Problem requirements -
Take the lines below beginning at the line that has "Opt for secure, well-known" and stopping after the line that has "with industry news", and print them exactly as they are, with no other lines.

Given information -
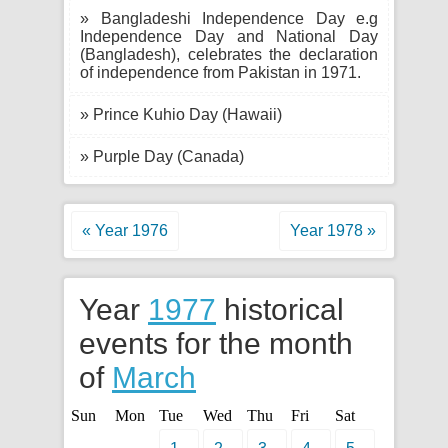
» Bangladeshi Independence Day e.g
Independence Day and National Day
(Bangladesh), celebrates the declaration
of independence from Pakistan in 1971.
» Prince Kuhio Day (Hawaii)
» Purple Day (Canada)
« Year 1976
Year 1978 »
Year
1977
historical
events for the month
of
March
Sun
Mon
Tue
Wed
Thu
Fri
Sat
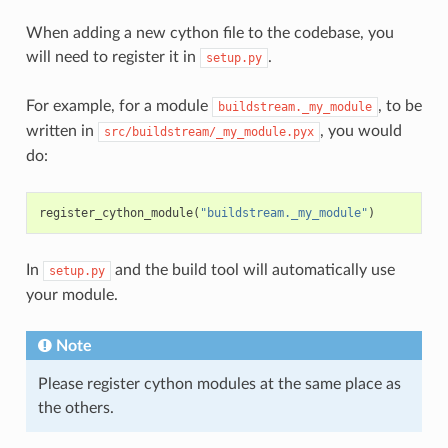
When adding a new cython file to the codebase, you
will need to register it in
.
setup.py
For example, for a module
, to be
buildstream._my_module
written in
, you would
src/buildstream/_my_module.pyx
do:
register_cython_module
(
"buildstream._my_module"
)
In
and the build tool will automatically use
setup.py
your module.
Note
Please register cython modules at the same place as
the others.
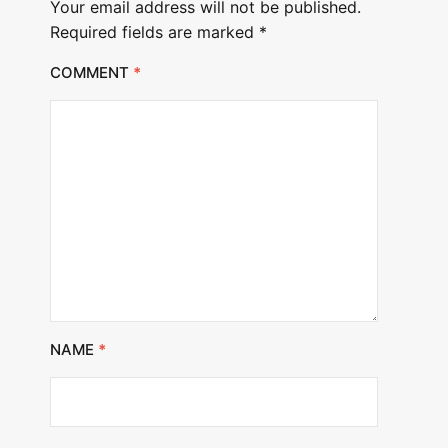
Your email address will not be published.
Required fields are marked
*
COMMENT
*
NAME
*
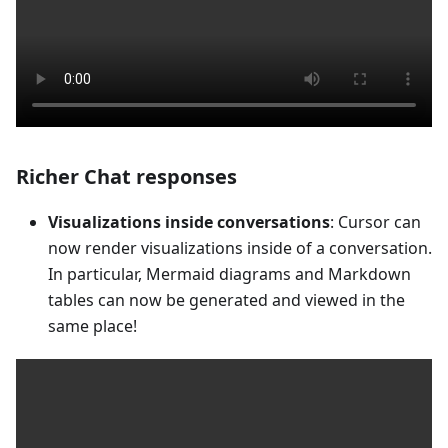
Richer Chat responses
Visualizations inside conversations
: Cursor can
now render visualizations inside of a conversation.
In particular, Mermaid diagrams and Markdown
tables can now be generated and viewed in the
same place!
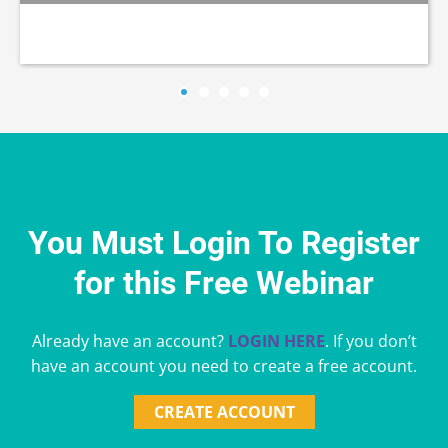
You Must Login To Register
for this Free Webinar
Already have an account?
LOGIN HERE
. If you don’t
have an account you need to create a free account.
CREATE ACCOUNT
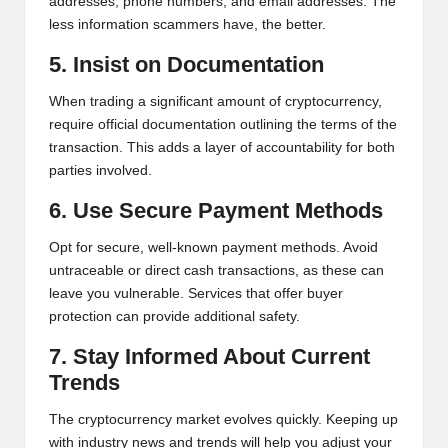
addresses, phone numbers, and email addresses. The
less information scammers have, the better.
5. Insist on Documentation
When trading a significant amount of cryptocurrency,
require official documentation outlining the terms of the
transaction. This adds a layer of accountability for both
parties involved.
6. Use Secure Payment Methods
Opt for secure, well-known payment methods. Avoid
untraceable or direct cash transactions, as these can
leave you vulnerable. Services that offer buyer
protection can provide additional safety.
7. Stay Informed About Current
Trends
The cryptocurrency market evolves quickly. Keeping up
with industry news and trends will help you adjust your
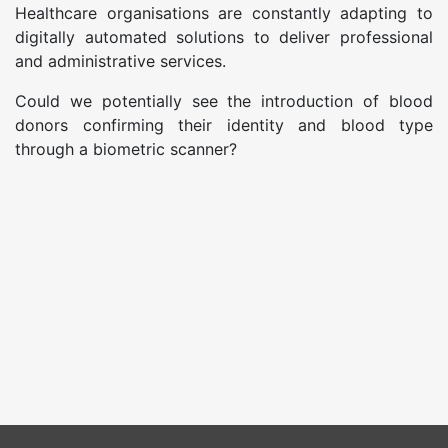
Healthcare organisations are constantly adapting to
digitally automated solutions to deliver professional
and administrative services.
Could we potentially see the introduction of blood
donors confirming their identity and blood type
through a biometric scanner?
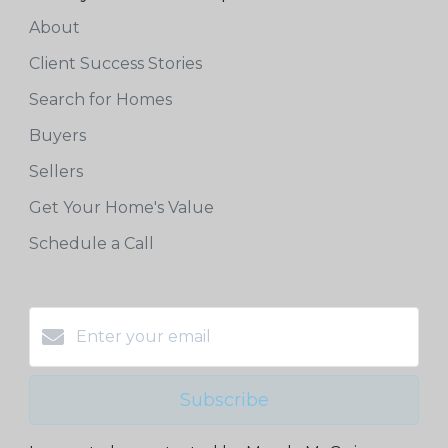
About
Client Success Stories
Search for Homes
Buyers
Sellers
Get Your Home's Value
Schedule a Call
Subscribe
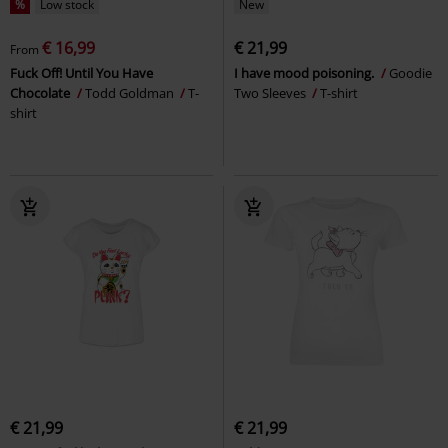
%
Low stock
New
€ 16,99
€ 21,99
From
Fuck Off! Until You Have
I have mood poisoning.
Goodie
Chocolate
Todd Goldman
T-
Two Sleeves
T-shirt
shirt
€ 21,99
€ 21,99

==

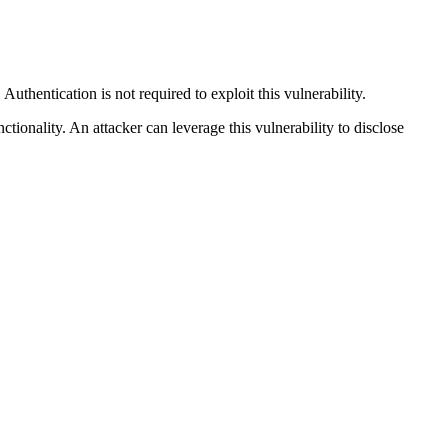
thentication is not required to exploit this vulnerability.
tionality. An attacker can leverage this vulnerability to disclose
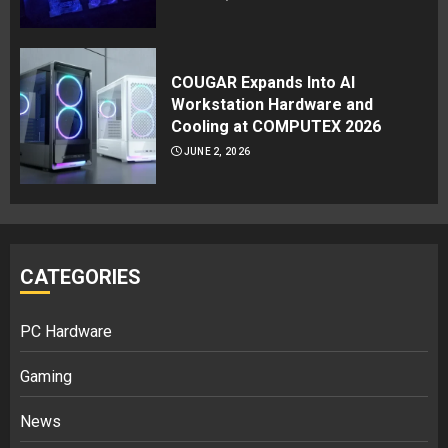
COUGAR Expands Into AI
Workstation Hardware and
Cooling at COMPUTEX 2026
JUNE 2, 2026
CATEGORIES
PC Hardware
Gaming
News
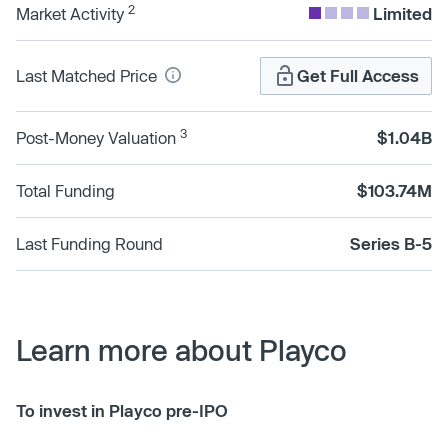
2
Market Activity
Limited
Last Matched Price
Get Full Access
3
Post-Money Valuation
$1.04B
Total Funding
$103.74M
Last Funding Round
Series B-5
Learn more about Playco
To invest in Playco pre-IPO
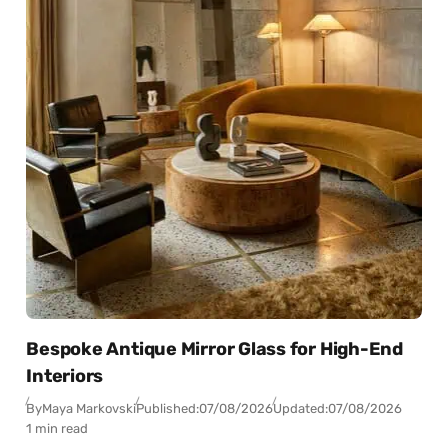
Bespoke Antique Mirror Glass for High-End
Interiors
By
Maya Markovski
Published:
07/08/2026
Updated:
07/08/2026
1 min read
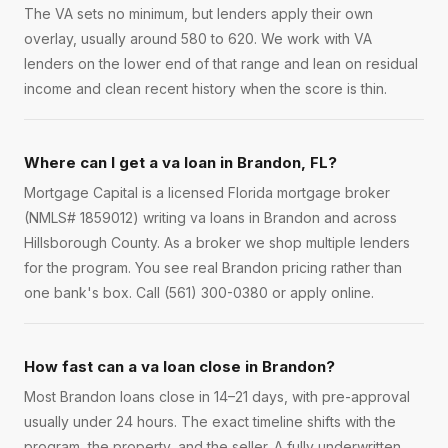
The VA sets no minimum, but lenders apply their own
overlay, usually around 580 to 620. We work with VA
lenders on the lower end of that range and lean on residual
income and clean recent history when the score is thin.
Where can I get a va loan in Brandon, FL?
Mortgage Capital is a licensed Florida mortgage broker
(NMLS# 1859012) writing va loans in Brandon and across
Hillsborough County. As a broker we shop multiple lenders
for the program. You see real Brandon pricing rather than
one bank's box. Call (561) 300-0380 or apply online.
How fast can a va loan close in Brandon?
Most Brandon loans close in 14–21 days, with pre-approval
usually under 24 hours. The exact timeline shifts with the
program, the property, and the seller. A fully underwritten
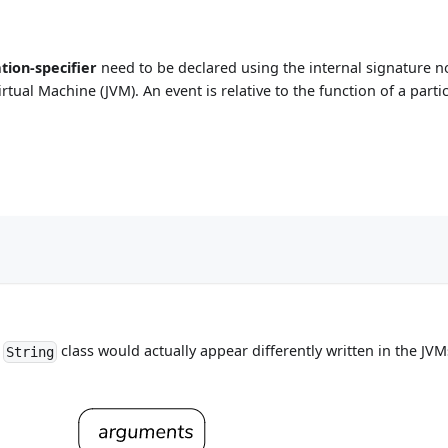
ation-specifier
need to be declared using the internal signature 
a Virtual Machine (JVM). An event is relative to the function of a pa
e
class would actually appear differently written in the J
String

Response -
Opt for secure, well-known payment methods. Avoid
untraceable or direct cash transactions, as these can
leave you vulnerable. Services that offer buyer
protection can provide additional safety.
7. Stay Informed About Current
Trends
The cryptocurrency market evolves quickly. Keeping up
with industry news and trends will help you adjust your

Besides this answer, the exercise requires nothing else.